Question: Storing Fastq As Unaligned Bam
6.9 years ago by
United States
Abhi1.5k wrote:

Hey Guys

Just wondering if anyone there is now storing the raw fastq data as unaligned bam files. We are reaching a stage where any space we could potentially save would be beneficial.

Any con of storing fastq as bam ? I see some discussion about this on seqanswers :

Also any tools that people already have that converts a fastq to bam and vice-a-versa. I know there are few which can do bam to fastq like picard but not sure if fastq to bam is there.

Thanks! -Abhi

fastq bam • 6.2k views
This doesn't read like a stackexcahnge question to me - if you want a discussion why not continue on SEQanswers?
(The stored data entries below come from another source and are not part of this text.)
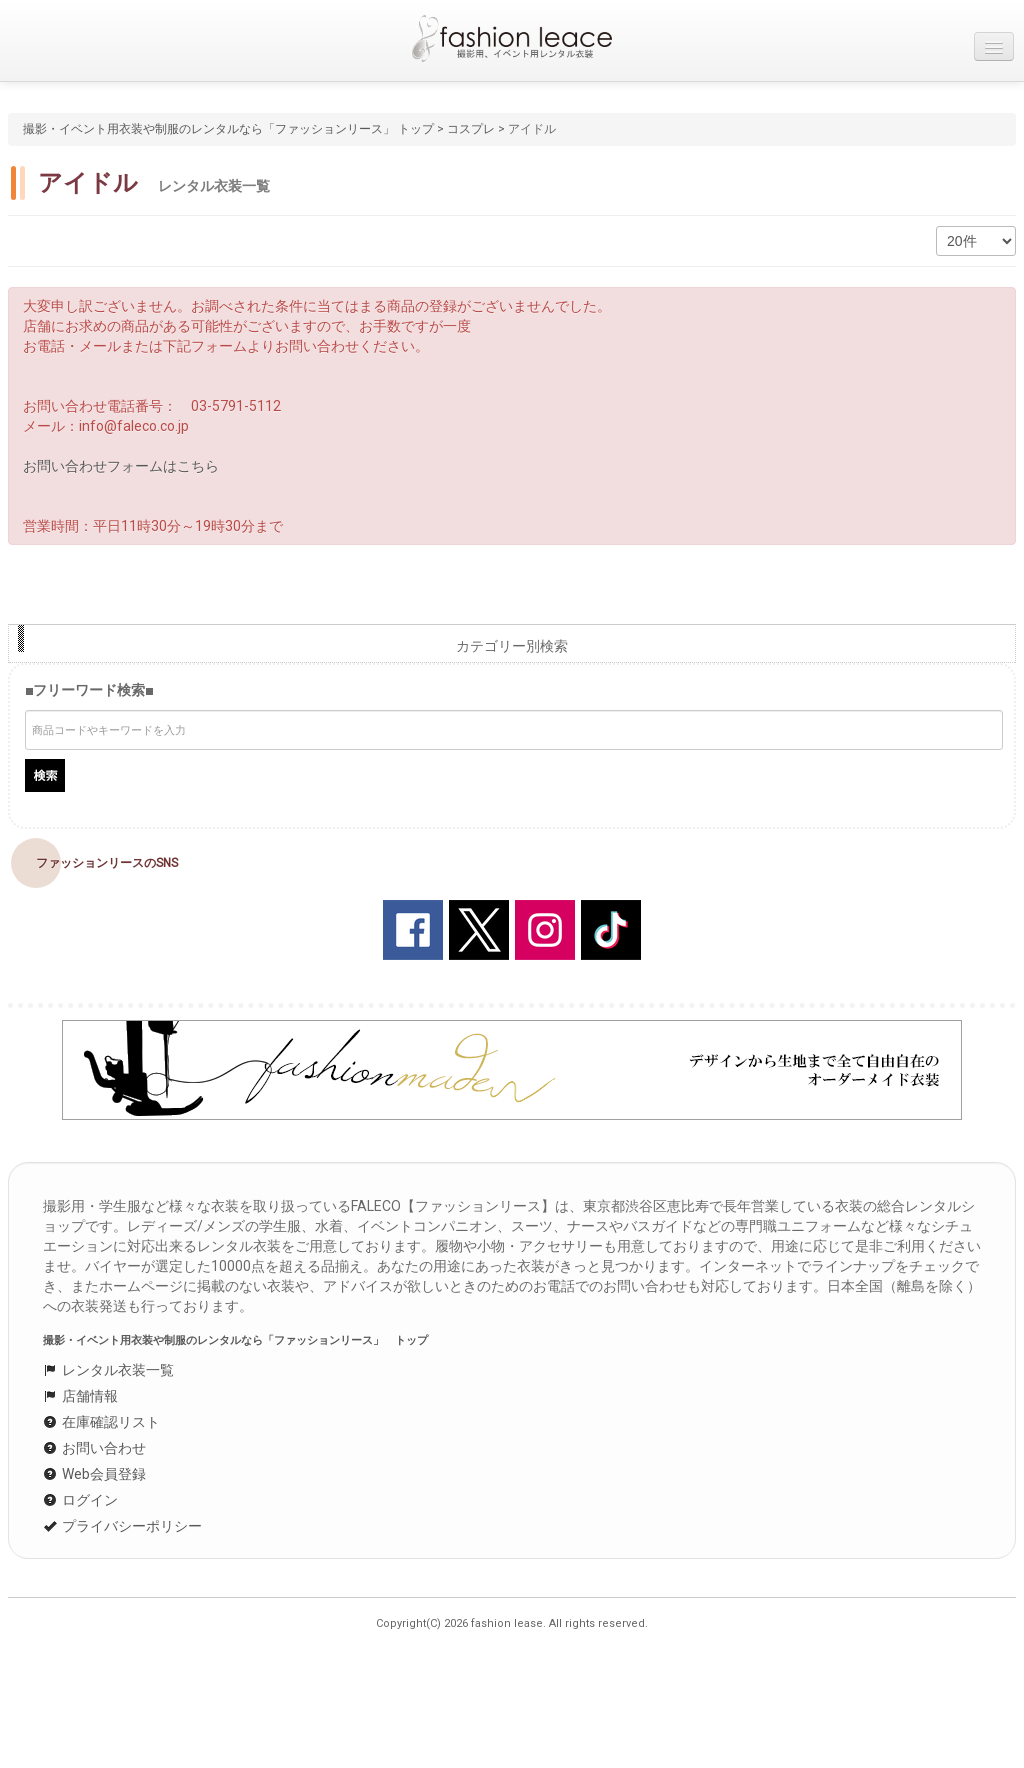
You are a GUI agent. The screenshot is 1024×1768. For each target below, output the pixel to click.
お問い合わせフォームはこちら (121, 466)
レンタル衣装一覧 (108, 1370)
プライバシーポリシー (122, 1526)
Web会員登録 (94, 1474)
This seems relevant to me, handling large NGS data files is an increasing bioinformatic issue.

6.9 years ago by
France/Nantes/Institut du Thorax - INSERM UMR1087
Pierre Lindenbaum112k wrote:

I think a bgzipped fastq file will be always smaller than a BAM file as the BAM file also contains the positions of the alignments.

See also:

Compression of genomic sequences in FASTQ format


Efficient storage of high throughput sequencing data using reference-based compression

6.9 years ago by
toni2.1k wrote:

Hi Abhi,

yes we do this in our team. You can use Picard 'FastqToSam' utility.

Compared to 2 fastq files (plain, not gzipped as suggested by Pierre), an unaligned BAM file allows to save 60°% to 65% of storage space. It is also practical because you can store some useful information (Sample, Library, Run, any useful comments ...) in the header if you want to.